The two institutions are reported on Reuters to be reviewing their lending programmes. They provide loans and grants to support programmes fighting poverty. The World Bank has tied the cancellation of $3 billion of Ivory Coast’s external debt, estimated at $12.5 billion, to the elections. Cote d’Ivoire is the world’s top grower of cocoa – the unrest is pushing up prices – and has a popular $2.3 billion Eurobond on which the yield had not moved much before the election but Reuters reports that it is now up to 11.67%, from 10% after the first election round.
Opposition leader, Alassane Ouattara, was named winner of the vote by an Election Commission and the UN endorsed the results showing him gaining the required 10% lead. Then the Constitutional Council over-ruled this after rejecting hundreds of thousands of votes from Northern areas and gave the election to former president Gbagbo.
Both men have declared themselves president and formed governments and the African Union has sent Thabo Mbeki in Abidjan as mediator. Ouattara warned there was a risk of throwing the country back into a north-south conflict which had for decades paralyzed what previously been a promising economy.
The banks said a prolonged crisis in Ivory Coast would plunge more Ivorians deeper into poverty and hurt stability and economic prosperity throughout the region. “We wish to continue working with the people of Côte d’Ivoire in the fight against poverty but it is difficult to do so effectively in an environment of prolonged uncertainty and tension. Accordingly, in line with our policies, we will continue to closely monitor developments and reassess the usefulness and effectiveness of our programs given the breakdown in governance.”
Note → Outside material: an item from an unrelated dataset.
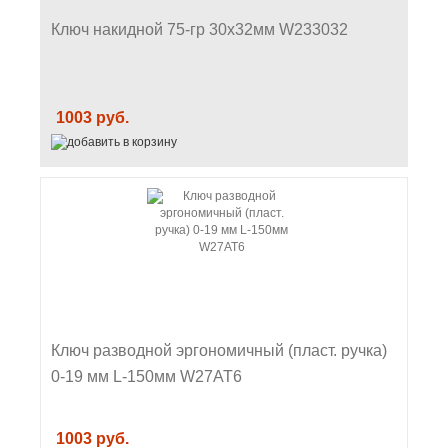
Ключ накидной 75-гр 30х32мм W233032
1003 руб.
Ключ разводной эргономичный (пласт. ручка)
0-19 мм L-150мм W27AT6
1003 руб.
The African Union, the Economic Community of West African States (ECOWAS), the United Nations, the United States, France and the European Union all rejected Gbagbo’s claimed electoral victory.
Australia’s largest gold mining company Newcrest Mining Ltd., based in Melbourne, has suspended operations at its Bonikro mine in Ivory Coast, reported Bloomberg. The mine is near Hire, about 250 kilometres north-west of Abidjan. Newcrest said in a statement to the Australian Stock Exchange that it produces about 120,000 ounces of gold annually. The company said: “Plans are in place to recommence operations as soon as possible,” the company said. “A detailed security plan is in place and includes provision for temporary evacuation of employees should the situation deteriorate.” previous unrest had forced the AfDB to relocate to Tunisia and many international companies to leave.
Newcrest acquired the Bonikro operation as part of the takeover of Lihir Gold Ltd. that completed this year.